Fig. 1: Illustration of our planner for automated driving, which samples policies for our deep inverse reinforcement learning approach. The z-axis corresponds to the velocity, whereas the ground plane depicts spatial feature maps such as distances from the lane centers. A subset of policies is visualized, where the green triangle shows the optimal policy and the blue triangles high-light the highest policy attention. The color gradient corresponds to the policy value. Blue policies have a high attention activation. The cylindric objects represent a stop barrier.

We evaluate the behavior of our approach in complex simulated driving situations over an oval course including multiple lanes. The ego vehicle chases checkpoints, has to stop at stop signs, and needs to interact with other vehicles that drive at lower velocities. We compare the reward predictions of our neural network architecture against baseline approaches using the expected value difference (EVD) and expected distance (ED) to the demonstrations. Our experiments show that we are able to produce stationary reward functions if the driving task does not change while at the same time addressing situation-dependent task switches with rapid response by giving the highest weight to the reward prediction of the last planning cycle.

Ii Related Work

General-purpose planning algorithms combine mission, behavior, and local motion planning. These planning algorithms generate a set of driving policies in all traffic situations [1]. The policies are generated by sampling high-resolution actions based on action distributions that are derived from vehicle kinematics. A sequence of sampled actions can produce driving policies with complex implicit maneuvers, e.g., double lane-changes and merges in the time gap between two vehicles. The action sampling is achieved through massive parallelism on modern GPUs. In contrast to classical hierarchical planning systems, these approaches do not decompose the decision-making based on behavior templates [2]. Thus, the planning paradigm does not suffer from uncertain behavior planning that is often introduced due to insufficient knowledge about the underlying motion constraints. However, general-purpose planning systems require a reward function that evaluates the policy set in terms of kinematic and environment features in all driving situations. Specification and tuning of such a reward function is a tedious process that requires significant expert domain knowledge. Motion planning experts often rely on linear reward functions, which do not generalize over a large set of driving situations. The generalization of linear reward functions can be addressed by the introduction of a selection of the final driving policy based on the generated policy set. During the selection, clustering techniques and reasoning techniques can be used to discover maneuver patterns and evaluate the final policy [3]. We adopt the methodology of a sample-based general-purpose planning algorithm and focus on predicting local situation-dependent reward functions to scale over a large set of driving situations. In contrast to previous work, we do not use collision checking and features that are derived by post-sampling on the policy set [4]. Instead, we challenge the deep learning approach to predict situation-dependent reward functions and thereby control the overall driving task. Therefore, the interaction with infrastructure and dynamic vehicles is based on learned context representations.

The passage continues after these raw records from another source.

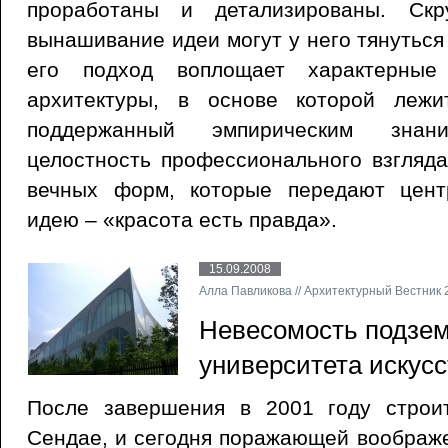
проработаны и детализированы. Скр
вынашивание идеи могут у него тянуться
его подход воплощает характерные
архитектуры, в основе которой лежи
поддержанный эмпирическим зна
целостность профессионального взгляд
вечных форм, которые передают цент
идею – «красота есть правда».
15.09.2008
Алла Павликова // Архитектурный Вестник 2
Невесомость подзем
университета искус
После завершения в 2001 году строи
Сендае, и сегодня поражающей воображе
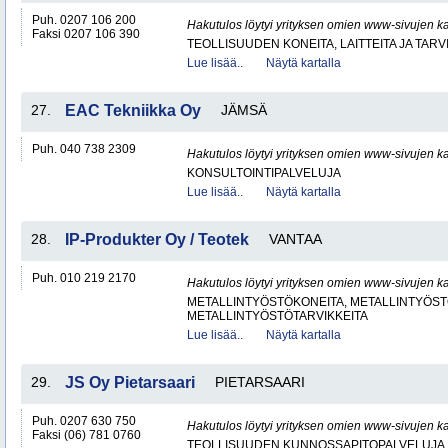
Puh. 0207 106 200
Hakutulos löytyi yrityksen omien www-sivujen ka
Faksi 0207 106 390
TEOLLISUUDEN KONEITA, LAITTEITA JA TARV
Lue lisää..
Näytä kartalla
27.
EAC Tekniikka Oy
JÄMSÄ
Puh. 040 738 2309
Hakutulos löytyi yrityksen omien www-sivujen ka
KONSULTOINTIPALVELUJA
Lue lisää..
Näytä kartalla
28.
IP-Produkter Oy / Teotek
VANTAA
Puh. 010 219 2170
Hakutulos löytyi yrityksen omien www-sivujen ka
METALLINTYÖSTÖKONEITA, METALLINTYÖSTÖ
METALLINTYÖSTÖTARVIKKEITA
Lue lisää..
Näytä kartalla
29.
JS Oy Pietarsaari
PIETARSAARI
Puh. 0207 630 750
Hakutulos löytyi yrityksen omien www-sivujen ka
Faksi (06) 781 0760
TEOLLISUUDEN KUNNOSSAPITOPALVELUJA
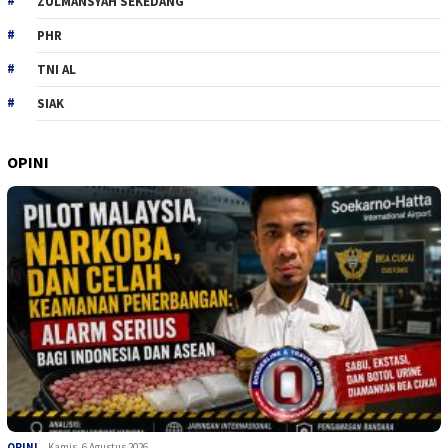
ZULMANSYAH SEKEDANG
PHR
TNI AL
SIAK
OPINI
OPINI
Kamis, 6 Agustus 2026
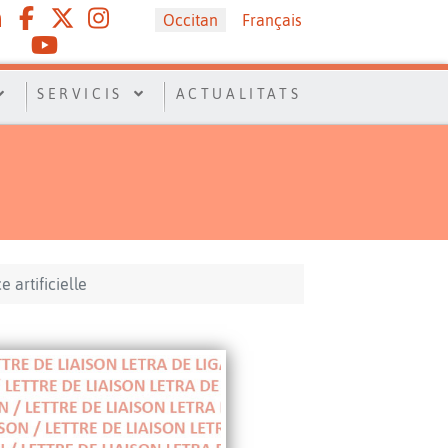
Sélectionnez votre langue
Occitan
Français
SERVICIS
ACTUALITATS
 artificielle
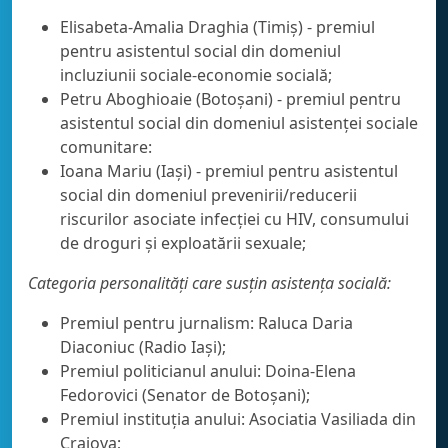
Elisabeta-Amalia Draghia (Timiș) - premiul
pentru asistentul social din domeniul
incluziunii sociale-economie socială;
Petru Aboghioaie (Botoșani) - premiul pentru
asistentul social din domeniul asistenței sociale
comunitare:
Ioana Mariu (Iași) - premiul pentru asistentul
social din domeniul prevenirii/reducerii
riscurilor asociate infecției cu HIV, consumului
de droguri și exploatării sexuale;
Categoria personalități care susțin asistența socială:
Premiul pentru jurnalism: Raluca Daria
Diaconiuc (Radio Iași);
Premiul politicianul anului: Doina-Elena
Fedorovici (Senator de Botoșani);
Premiul instituția anului: Asociatia Vasiliada din
Craiova;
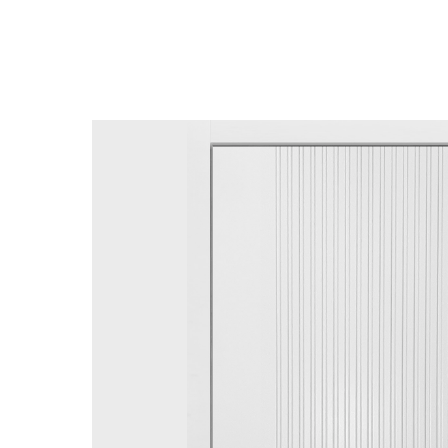
Вернуться в каталог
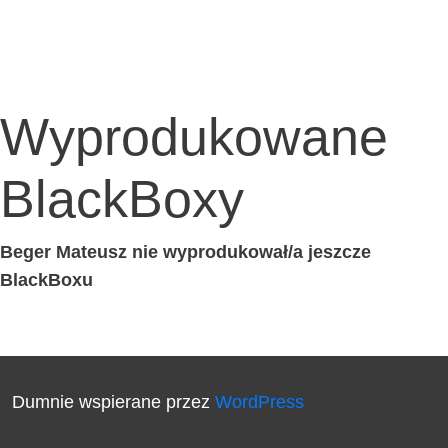
Wyprodukowane
BlackBoxy
Beger Mate­usz nie wyprodukował/a jesz­cze
BlackBoxu
Dumnie wspierane przez
WordPress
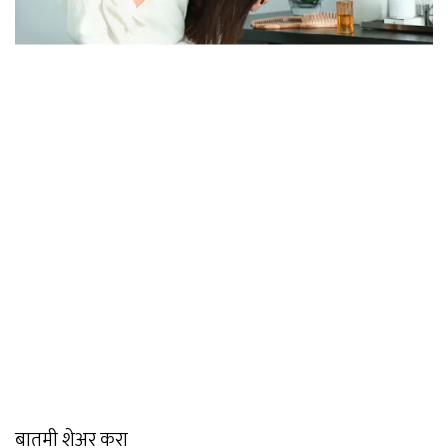
बातमी शेअर करा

In our previous work, we proposed a deep learning approach that predicts situation-dependent reward functions for such a sample-based planning algorithm. These planning algorithms operate in a model-predictive framework to address updates of the environment [5, 4]

. The deep learning approach based on IRL uses features and actions of sampled-driving policies to predict a set of linear reward function weights. The closed loop from sampled driving policies to reward function allows for dynamic updates of the reward weights over discrete planning cycles. However, continuous reward function switches may result in non-stationary behavior over an extended planning horizon. The authors found that the variance of the reward function prediction itself is proportional to the situational changes. In this work, we concentrate on persistent interaction with other vehicles over an extended time horizon, which can only be achieved if temporally consistent reward functions are predicted.

Planning and reinforcement learning algorithms for automated driving often solve a Markov-Decision Process (MDP) to find an optimal action sequence. The actions in automated driving are often represented as a tuple of wheel angle and acceleration. Sutton et al. introduced a temporal abstraction to such primitive actions in semi-MDPs, which are referred to as options 

[6]. Options are closed-loop policies for taking actions over a period of time, e.g., stay on a lane, change a lane to the left or right [7]. Similar to the temporal driving abstraction in reinforcement learning that has been presented by Shalev et al. [7], we utilize temporal abstraction in IRL. Previous work has investigated this hierarchical abstraction in IRL in terms of sub-task and sub-goal modeling using Mixture Models [8, 9]. In contrast to this work, we utilize sequential deep learning models to automatically determine task transitions.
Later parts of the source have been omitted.